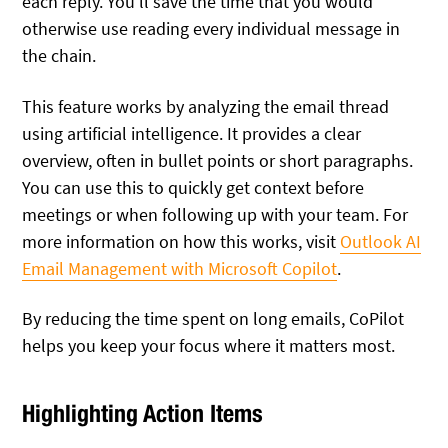
each reply. You’ll save the time that you would
otherwise use reading every individual message in
the chain.
This feature works by analyzing the email thread
using artificial intelligence. It provides a clear
overview, often in bullet points or short paragraphs.
You can use this to quickly get context before
meetings or when following up with your team. For
more information on how this works, visit
Outlook AI
Email Management with Microsoft Copilot
.
By reducing the time spent on long emails, CoPilot
helps you keep your focus where it matters most.
Highlighting Action Items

#### YOUR GOAL
Considering only the data above, return the lines in which "works" occurs.

#### RESULT FOR THIS TASK
This feature works by analyzing the email thread
more information on how this works, visit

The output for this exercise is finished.